Je crois voir une sainte des images de mon pays.
Le curé se retourne, dans un coin deux enfants de choeur qui ne semblent pas très rassurés.
La cérémonie commence et plus elle avance, plus je me sens mal. Je ne peux m’empêcher de voir le crâne défoncé de mon curé se superposer sur le visage de celui-ci.
Il s’approche de moi…
“Vous me semblez bien vivant pour quelqu’un à l’article de la mort et la future veuve ne laisse rien paraître de sa tristesse…”
“Une fièvre d’Égypte !” dit l’oncle.
Je dois blêmir car le curé ajoute : “Ah, c’est mieux ainsi.”
Je ne prête pas attention au reste de la cérémonie. Je suis ailleurs, à Sancey, au séminaire et pour la première fois, je souffre d’avoir tué. Je me trouve face à Dieu et je m’excuse et implore le pardon. Aussitôt affleure la rancoeur et je lui lance tous mes reproches. Soudain, j’entends : “Hum ! Hum ! Jean-Baptiste Peltier, acceptez vous de prendre pour épouse mademoiselle Liberté… Liberté ?”
“Roma.” souffle l’oncle.
“Liberté Roma ici présente ?”
Yvette s’impose à mon esprit et je la vois de blanc vêtue qui me sourit, un petit bouquet dans la main et tout le bonheur du monde dans le coeur.
“Oui !”
“Je vous déclare…” le reste s’efface dans mon hallucination.
Yvette, son ventre rond qui tend ses lèvres vers les miennes, un amour profond qui la sublime, nous vivons la fusion de nouveau, nous ne sommes plus qu’un.
“Yvette.”
Une gifle magistrale me ramène sur terre et Liberté s’enfuit en courant.

L'église

L’assemblée me regarde comme s’ils voyaient l’Antéchrist et je traîne la jambe vers la sortie, vers la lumière.
Liberté est là, elle pleure à la fontaine.
“Pardonne-moi Liberté, je ne me sentais pas bien… J’ai tué un curé et celui-ci me faisait peur.

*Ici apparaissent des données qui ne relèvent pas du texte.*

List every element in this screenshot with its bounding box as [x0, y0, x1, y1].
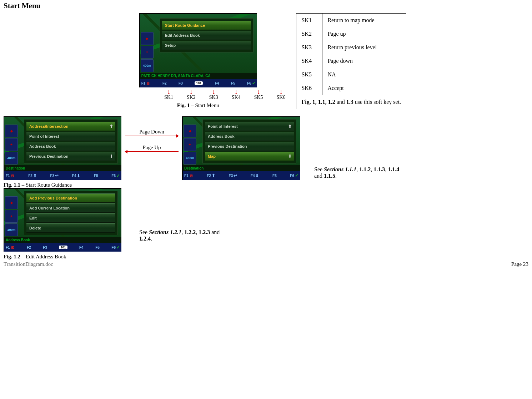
arrow-up-icon: ⬆ — [212, 173, 215, 178]
table-row: SK6Accept — [296, 81, 406, 95]
f6-label: F6 — [247, 81, 251, 85]
return-icon: ↩ — [234, 173, 237, 178]
sk-label: SK4 — [232, 95, 241, 100]
page-title: Start Menu — [4, 1, 528, 10]
arrow-down-icon: ⬇ — [288, 154, 292, 159]
sk-label: SK6 — [277, 95, 286, 100]
menu-item-start-route[interactable]: Start Route Guidance — [162, 21, 251, 30]
menu-item[interactable]: Add Current Location — [26, 203, 115, 213]
arrow-down-icon: ↓ — [257, 88, 260, 95]
status-bar: Address Book — [4, 237, 121, 243]
menu-item[interactable]: Previous Destination⬇ — [26, 152, 115, 161]
compass-icon: ✦ — [141, 46, 154, 59]
scale-indicator: 400m — [5, 223, 18, 236]
close-icon: ⦻ — [11, 245, 15, 250]
arrow-right-icon — [125, 136, 179, 136]
page-up-label: Page Up — [142, 145, 161, 151]
gps-screen-fig11a: ◆ ✦ 400m Address/Intersection⬆ Point of … — [4, 116, 121, 180]
f2-label: F2 — [162, 81, 167, 85]
route-shield: 101 — [59, 246, 67, 249]
menu-item[interactable]: Address/Intersection⬆ — [26, 122, 115, 131]
menu-item-setup[interactable]: Setup — [162, 41, 251, 50]
footer-doc-name: TransitionDiagram.doc — [4, 261, 53, 267]
arrow-up-icon: ⬆ — [33, 173, 37, 178]
gps-screen-fig12: ◆ ✦ 400m Add Previous Destination Add Cu… — [4, 188, 121, 252]
f4-label: F4 — [215, 81, 219, 85]
table-row: Fig. 1, 1.1, 1.2 and 1.3 use this soft k… — [296, 95, 406, 109]
see-sections-2: See Sections 1.2.1, 1.2.2, 1.2.3 and 1.2… — [139, 229, 229, 242]
check-icon: ✓ — [116, 245, 120, 250]
arrow-down-icon: ↓ — [279, 88, 283, 95]
status-bar: Destination — [4, 165, 121, 171]
gps-icon: ◆ — [5, 196, 18, 209]
sk-label: SK3 — [209, 95, 218, 100]
gps-screen-fig11b: ◆ ✦ 400m Point of Interest⬆ Address Book… — [182, 116, 300, 180]
sk-label: SK5 — [254, 95, 263, 100]
status-bar: PATRICK HENRY DR, SANTA CLARA, CA — [140, 73, 257, 79]
menu-panel: Point of Interest⬆ Address Book Previous… — [202, 119, 296, 163]
figure-1-caption: Fig. 1 – Start Menu — [177, 102, 219, 108]
menu-panel: Add Previous Destination Add Current Loc… — [24, 191, 118, 235]
route-shield: 101 — [195, 81, 203, 85]
table-row: SK2Page up — [296, 27, 406, 41]
softkey-footnote: Fig. 1, 1.1, 1.2 and 1.3 use this soft k… — [296, 95, 406, 109]
function-key-bar: F1⦻ F2 F3 101 F4 F5 F6✓ — [140, 79, 257, 87]
table-row: SK1Return to map mode — [296, 14, 406, 27]
compass-icon: ✦ — [184, 138, 196, 151]
return-icon: ↩ — [55, 173, 59, 178]
close-icon: ⦻ — [11, 173, 15, 178]
page-down-label: Page Down — [139, 129, 164, 135]
status-bar: Destination — [183, 165, 300, 171]
footer-page-number: Page 23 — [511, 261, 528, 267]
menu-item[interactable]: Point of Interest — [26, 132, 115, 141]
arrow-down-icon: ↓ — [167, 88, 170, 95]
menu-item[interactable]: Previous Destination — [205, 142, 294, 151]
arrow-down-icon: ⬇ — [110, 154, 113, 159]
arrow-left-icon — [125, 151, 179, 152]
softkey-arrow-row: ↓SK1 ↓SK2 ↓SK3 ↓SK4 ↓SK5 ↓SK6 — [111, 88, 285, 100]
menu-item-edit-address-book[interactable]: Edit Address Book — [162, 31, 251, 40]
f5-label: F5 — [231, 81, 235, 85]
figure-11-caption: Fig. 1.1 – Start Route Guidance — [4, 182, 121, 188]
scale-indicator: 400m — [184, 152, 196, 165]
arrow-down-icon: ↓ — [212, 88, 215, 95]
menu-item[interactable]: Address Book — [26, 142, 115, 151]
compass-icon: ✦ — [5, 210, 18, 223]
close-icon: ⦻ — [189, 173, 194, 178]
gps-icon: ◆ — [5, 125, 18, 137]
paging-arrows: Page Down Page Up — [121, 116, 182, 152]
page-footer: TransitionDiagram.doc Page 23 — [4, 261, 528, 267]
menu-item[interactable]: Edit — [26, 213, 115, 223]
arrow-down-icon: ⬇ — [77, 173, 80, 178]
check-icon: ✓ — [116, 173, 120, 178]
close-icon: ⦻ — [146, 81, 150, 86]
function-key-bar: F1 ⦻ F2 F3 101 F4 F5 F6 ✓ — [4, 243, 121, 252]
arrow-up-icon: ⬆ — [288, 124, 292, 129]
menu-panel: Start Route Guidance Edit Address Book S… — [160, 18, 254, 52]
figure-1-block: ◆ ✦ 400m Start Route Guidance Edit Addre… — [111, 13, 285, 108]
arrow-down-icon: ⬇ — [255, 173, 259, 178]
menu-item[interactable]: Point of Interest⬆ — [205, 122, 294, 131]
arrow-down-icon: ↓ — [234, 88, 238, 95]
gps-icon: ◆ — [184, 125, 196, 137]
function-key-bar: F1 ⦻ F2 ⬆ F3 ↩ F4 ⬇ F5 F6 ✓ — [183, 171, 300, 180]
scale-indicator: 400m — [141, 59, 154, 72]
softkey-table: SK1Return to map mode SK2Page up SK3Retu… — [296, 13, 406, 109]
menu-item[interactable]: Address Book — [205, 132, 294, 141]
figure-12-caption: Fig. 1.2 – Edit Address Book — [4, 254, 121, 260]
sk-label: SK1 — [164, 95, 173, 100]
menu-panel: Address/Intersection⬆ Point of Interest … — [24, 119, 118, 163]
menu-item[interactable]: Delete — [26, 223, 115, 233]
see-sections-1: See Sections 1.1.1, 1.1.2, 1.1.3, 1.1.4 … — [314, 166, 403, 179]
arrow-down-icon: ↓ — [189, 88, 193, 95]
gps-icon: ◆ — [141, 32, 154, 45]
sk-label: SK2 — [187, 95, 196, 100]
table-row: SK4Page down — [296, 54, 406, 68]
table-row: SK5NA — [296, 68, 406, 81]
function-key-bar: F1 ⦻ F2 ⬆ F3 ↩ F4 ⬇ F5 F6 ✓ — [4, 171, 121, 180]
menu-item[interactable]: Add Previous Destination — [26, 193, 115, 203]
check-icon: ✓ — [295, 173, 298, 178]
scale-indicator: 400m — [5, 152, 18, 165]
menu-item[interactable]: Map⬇ — [205, 152, 294, 161]
f1-label: F1 — [141, 81, 146, 85]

Je vous aime toutes les deux.”
“Oui mais ce mariage c’est le mien !!!”
Elle hurle…
“Pardon ma toute belle, pardon…”
Les autres sortent de bruyamment de l’église, attirant mon regard. ils sont joyeux et soudain tous se figent…
Je me retourne pour voir une forme oblongue et sombre s’abattre sur mon crâne.

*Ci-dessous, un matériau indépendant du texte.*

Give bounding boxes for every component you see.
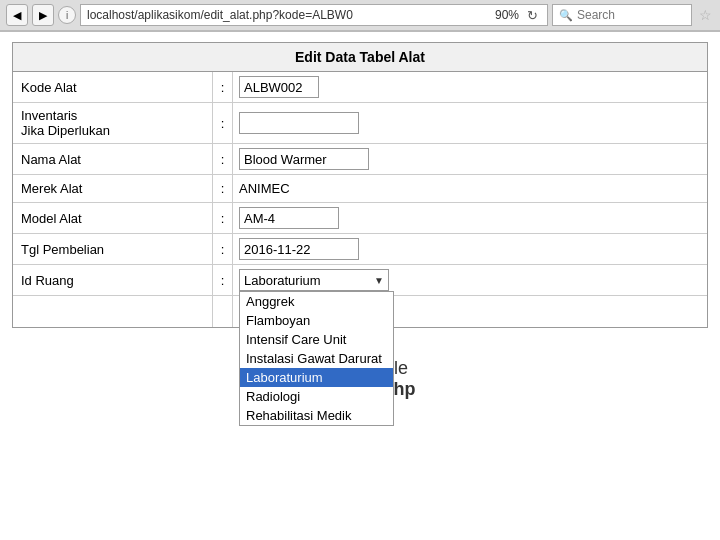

Je me réveille dans la carriole. Une douleur sourde m’accompagne. Je vois des petits points lumineux qui dansent devant moi. Ils sont toujours là lorsque je ferme les yeux…
L’oncle conduit les chevaux.
Je gémis.
Il me jette un regard et rit.
“On te croyait mort !” il rit à nouveau.
“Tu as vu la tête du curé quand elle t’as giflé ? Ahhhh… Ahhh. Pardon Batou, mais c’est plus fort que moi.”
Non, je n’avais pas vu la tête du curé, juste celle de l’autre, mais quel autre ? Je ne me souviens plus.
“Et la tienne quand tu as vu le gourdin… Ahahahahah !”
J’ai bien envie de l’étriper l’oncle mais malgré la douleur, sa bonne humeur est contagieuse. Je ris aussi.
“Que veux-tu, nos femmes sont ainsi. Aimantes comme des chattes mais vives comme des vipères. Ahahahaha !”
Liberté saute dans la carriole et se jette sur moi.
Je lève les bras dans un réflexe mais c’est une tempête de baisers qui s’abat sur moi. Elle se frotte, se colle, câline et sauvage à la fois.
“Pardon mon Batou, mon homme, pardon…”
“Liberté… Tu voulais me tuer ?”
“Oui… Mais j’ai tout de suite regretté quand j’ai vu le sang. Je t’aime Batou. Pardonne…”
Je veux la prendre dans mes bras pour l’embrasser quand j’entends tousser.
L’oncle me fait non de la tête.
Saisi d’un inspiration subite, je lève alors la main.
“Pitié Batou… Jamais plus je ne lèverai la main sur toi. Ne me frappe pas !”
Je regarde l’oncle à nouveau qui hoche vigoureusement la tête cette fois et éclate de rire.
Je prends Liberté par les cheveux et la gifle.
Elle crie bien plus fort que nécessaire.
C’est une représentation théâtrale à laquelle nous participons, un rite ?
Je lève la main à nouveau et elle me regarde droit dans les yeux, les siens sont secs et fiers. Elle est merveilleusement belle.
Je l’embrasse fougueusement et elle me mord la lèvre.
Je la frappe rudement sur la cuisse et elle baisse la tête.
“Pardon mon époux. Plus jamais… Plus jamais.”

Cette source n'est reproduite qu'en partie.